As the cannabis industry matures, investors have gotten less patient about quarterly results. If companies don’t blow through analyst expectations, their stocks get punished.
That’s definitely the case for Cronos Group (TSX:CRON)(NASDAQ:CRON), which reported Q1 2019 results May 9 that didn’t quite hit the bar.
On the top line, revenues were $6.5 million, which was 120% higher than the $2.9 million in sales a year earlier. However, analysts were expecting $7.0 million, a $500,000 miss. On the bottom line, analysts were expecting a US$0.03 loss in the quarter; Cronos delivered a US$0.36 profit.
Don’t get too excited about the earnings beat, however.

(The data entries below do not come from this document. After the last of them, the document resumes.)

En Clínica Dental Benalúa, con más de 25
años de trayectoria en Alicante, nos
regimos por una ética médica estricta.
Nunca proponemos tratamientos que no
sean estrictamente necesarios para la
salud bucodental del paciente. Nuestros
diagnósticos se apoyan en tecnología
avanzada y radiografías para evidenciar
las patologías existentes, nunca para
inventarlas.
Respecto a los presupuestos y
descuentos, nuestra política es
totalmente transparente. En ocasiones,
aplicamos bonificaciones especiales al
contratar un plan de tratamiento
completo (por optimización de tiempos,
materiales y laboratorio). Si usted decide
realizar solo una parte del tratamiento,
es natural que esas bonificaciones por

The company records the warrants issued to Altria and the Anti-Dilution Rights related to the $2.4 billion investment it made in Cronos as derivative liabilities produce gains and losses from quarter to quarter based on the fair value of those derivative liabilities. In the first quarter, that worked out to a non-cash unrealized gain of $436.4 million. If you focus on the operating loss, Cronos was able to reduce that by 75% in the quarter to $558,000.
Another data point to reflect on from the quarter is the company’s cost per gram. Although it was 14% lower than a year earlier at $2.69, it’s a long way from being competitive should the wholesale and retail price of cannabis continue to decline.
While the report wasn’t terrible, the fact that the company isn’t anywhere near its 2020 target capacity of 117,000 kilograms by the end of 2020 has investors wondering if it’s unrealistic.
Another possible reason for Cronos stock being lower in May is the number of short sellers it attracts. As of the middle of the month, 15.9% of Cronos’ shares were short, the second-highest percentage for cannabis companies trading on the TSX behind only Tilray at 21.4%.